■ Brief
Below are the records; give again exactly the line with "Privacy Policy (469, 1368)", the line with "You are a GUI", and each line that lies between them, and nothing besides.

------------------------------------------------------------------------

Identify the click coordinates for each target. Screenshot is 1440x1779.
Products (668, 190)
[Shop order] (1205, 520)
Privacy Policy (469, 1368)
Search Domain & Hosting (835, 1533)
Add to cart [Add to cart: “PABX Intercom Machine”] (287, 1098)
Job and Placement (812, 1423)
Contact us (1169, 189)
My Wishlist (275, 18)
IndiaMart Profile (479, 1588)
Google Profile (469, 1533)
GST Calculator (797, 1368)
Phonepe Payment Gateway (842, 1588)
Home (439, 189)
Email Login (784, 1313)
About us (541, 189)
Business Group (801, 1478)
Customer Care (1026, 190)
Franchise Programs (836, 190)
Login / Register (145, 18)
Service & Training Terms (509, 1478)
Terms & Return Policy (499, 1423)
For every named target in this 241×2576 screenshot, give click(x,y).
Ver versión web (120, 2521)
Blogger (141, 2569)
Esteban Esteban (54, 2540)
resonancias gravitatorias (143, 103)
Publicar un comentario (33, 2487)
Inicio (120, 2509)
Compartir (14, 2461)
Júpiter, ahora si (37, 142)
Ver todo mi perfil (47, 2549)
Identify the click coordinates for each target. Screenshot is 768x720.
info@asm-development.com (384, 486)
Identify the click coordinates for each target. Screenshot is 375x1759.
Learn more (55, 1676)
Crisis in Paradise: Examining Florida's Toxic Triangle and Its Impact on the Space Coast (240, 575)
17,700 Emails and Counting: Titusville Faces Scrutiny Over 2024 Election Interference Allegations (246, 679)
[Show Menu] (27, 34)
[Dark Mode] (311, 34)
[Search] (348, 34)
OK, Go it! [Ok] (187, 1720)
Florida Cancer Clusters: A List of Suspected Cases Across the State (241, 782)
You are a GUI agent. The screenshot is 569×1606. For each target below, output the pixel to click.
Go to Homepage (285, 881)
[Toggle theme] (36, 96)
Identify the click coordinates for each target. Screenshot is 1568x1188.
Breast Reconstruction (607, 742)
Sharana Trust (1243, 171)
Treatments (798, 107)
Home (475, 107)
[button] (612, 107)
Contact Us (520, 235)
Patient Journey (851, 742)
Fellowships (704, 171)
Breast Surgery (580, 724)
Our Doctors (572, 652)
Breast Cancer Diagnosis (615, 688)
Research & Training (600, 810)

------------------------------------------------------------------------

■ Expected output
Privacy Policy (469, 1368)
Search Domain & Hosting (835, 1533)
Add to cart [Add to cart: “PABX Intercom Machine”] (287, 1098)
Job and Placement (812, 1423)
Contact us (1169, 189)
My Wishlist (275, 18)
IndiaMart Profile (479, 1588)
Google Profile (469, 1533)
GST Calculator (797, 1368)
Phonepe Payment Gateway (842, 1588)
Home (439, 189)
Email Login (784, 1313)
About us (541, 189)
Business Group (801, 1478)
Customer Care (1026, 190)
Franchise Programs (836, 190)
Login / Register (145, 18)
Service & Training Terms (509, 1478)
Terms & Return Policy (499, 1423)
For every named target in this 241×2576 screenshot, give click(x,y).
Ver versión web (120, 2521)
Blogger (141, 2569)
Esteban Esteban (54, 2540)
resonancias gravitatorias (143, 103)
Publicar un comentario (33, 2487)
Inicio (120, 2509)
Compartir (14, 2461)
Júpiter, ahora si (37, 142)
Ver todo mi perfil (47, 2549)
Identify the click coordinates for each target. Screenshot is 768x720.
info@asm-development.com (384, 486)
Identify the click coordinates for each target. Screenshot is 375x1759.
Learn more (55, 1676)
Crisis in Paradise: Examining Florida's Toxic Triangle and Its Impact on the Space Coast (240, 575)
17,700 Emails and Counting: Titusville Faces Scrutiny Over 2024 Election Interference Allegations (246, 679)
[Show Menu] (27, 34)
[Dark Mode] (311, 34)
[Search] (348, 34)
OK, Go it! [Ok] (187, 1720)
Florida Cancer Clusters: A List of Suspected Cases Across the State (241, 782)
You are a GUI agent. The screenshot is 569×1606. For each target below, output the pixel to click.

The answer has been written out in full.